[[ Data for analysis open ]]

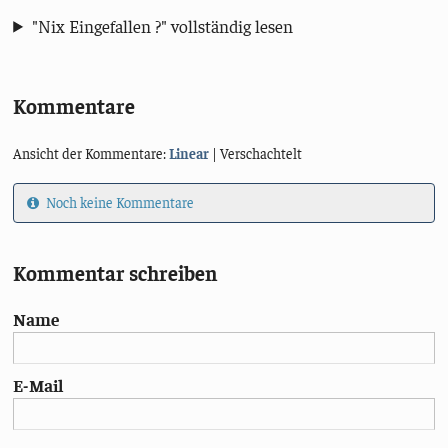
"Nix Eingefallen ?" vollständig lesen
Kommentare
Ansicht der Kommentare:
Linear
| Verschachtelt
Noch keine Kommentare
Kommentar schreiben
Name
E-Mail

[[ Data for analysis closed ]]

• About this exercise: The whole listing should be reproduced exactly. Images don't go in.

• The completed task:
"Nix Eingefallen ?" vollständig lesen
Kommentare
Ansicht der Kommentare:
Linear
| Verschachtelt
Noch keine Kommentare
Kommentar schreiben
Name
E-Mail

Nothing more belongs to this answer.